Picking the Best Insurance Company for You
Ask about discounts – There is almost always a way to save money. You may get a discount if your car has anti-lock brakes, if you don’t drive your car that often or that far, and so on. Request a list of all possible discounts to see if you qualify.
Read company reviews – No discount in the world will make up for slow claims processing or shoddy repairs, so find out as much as you can about a company’s service before you sign on. Consumer Reports periodically publishes service ratings for large insurers.
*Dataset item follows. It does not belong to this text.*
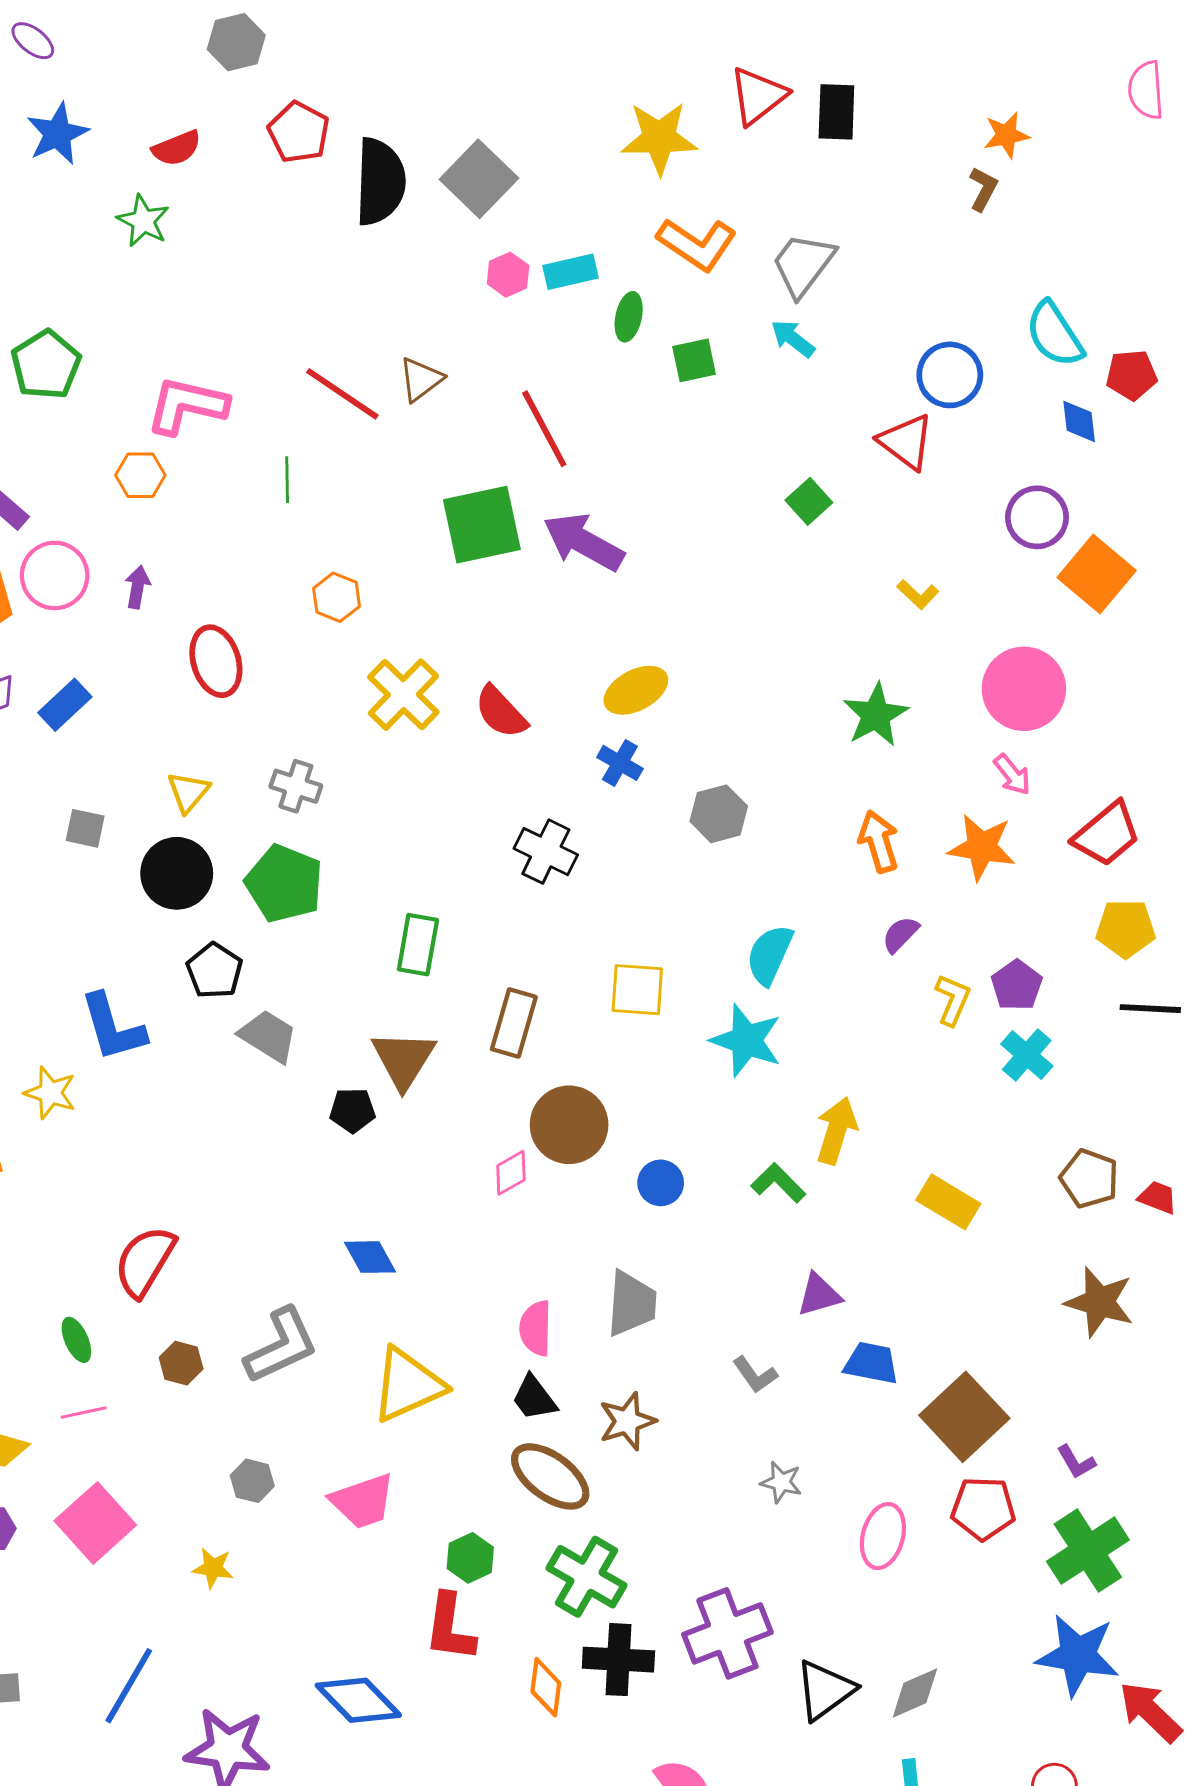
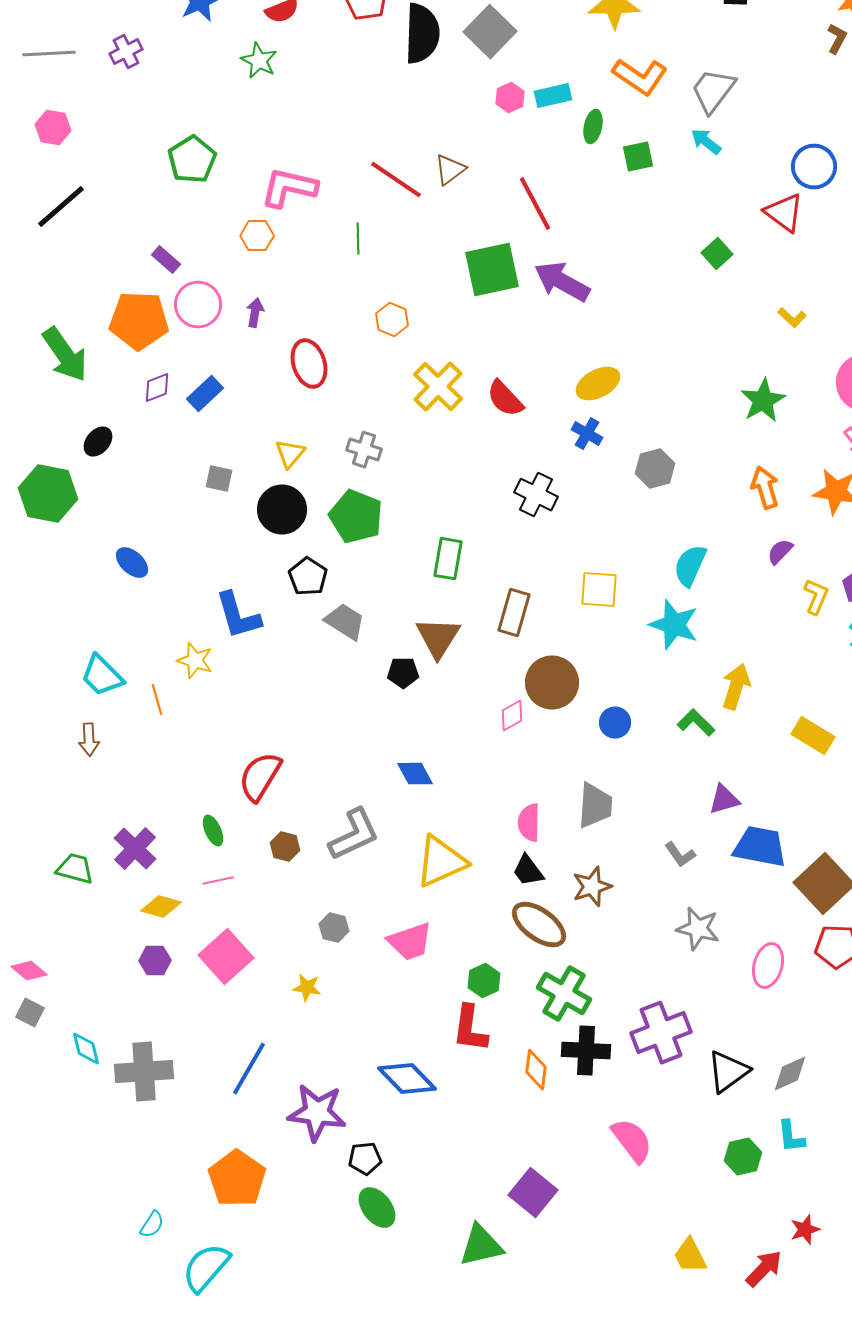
blue trapezoid: (871, 1363) -> (760, 847), size x1.4
gray star: (781, 1482) -> (698, 929), size x1.5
Consider no-fault policy costs when shopping – A handful of states require car owners to carry no-fault insurance — policies that pay out no matter which driver is at fault in an accident and limit your ability to sue other drivers. These policies tend to be expensive, so be sure to shop around for the best deal if you live in a no-fault state.
Skip towing insurance – Consider joining an auto club like AAA, which gives you towing services and roadside assistance.
Consider glass insurance – Auto glass is expensive to replace. Make sure that glass is part of your comprehensive coverage, and not as a costly separate policy. Chipped windshield? No problem.